The second shift is the fee load. Platform commissions, mandatory ad spend, storage and return charges have climbed to the point where they can swallow a third or more of revenue, and Inc42 documents founders ending strong-revenue quarters in a loss once those fees clear. That economics punishes breadth directly. Every slow SKU now carries a heavier real cost of carry, so the margin-after-carry test does more work than it did a year ago. The brands holding up are the ones running a tight, high-velocity range, not the ones still measuring health by catalogue size.
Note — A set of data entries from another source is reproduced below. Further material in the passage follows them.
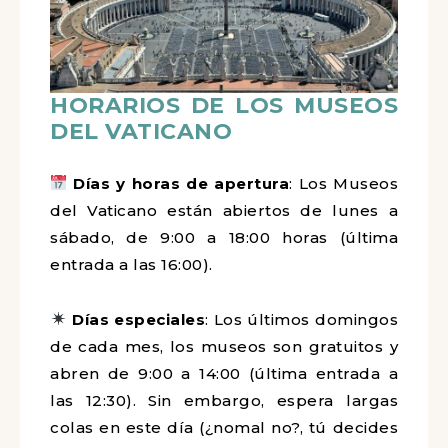
HORARIOS DE LOS MUSEOS
DEL VATICANO
Días y horas de apertura
: Los Museos
del Vaticano están abiertos de lunes a
sábado, de 9:00 a 18:00 horas (última
entrada a las 16:00).
Días especiales
: Los últimos domingos
de cada mes, los museos son gratuitos y
abren de 9:00 a 14:00 (última entrada a
las 12:30). Sin embargo, espera largas
colas en este día (¿nomal no?, tú decides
The honest way to think about it
Quick commerce did not reward brands for being comprehensive. It rewarded them for being available and fast on the few things people actually want right now. A bloated SKU count works directly against that. It thins your replenishment, drags your fill rate, and dilutes the velocity your hero products need to win the shelf. The fix is not clever. It is just disciplined. Cut the slow movers, concentrate the stock, and let your best products run.
We build that discipline into Catalog & Assortment Operations and Marketplace Account Management, because on a dark store the catalogue is a budget, not a brochure. Spend it on what sells. Subtract the rest.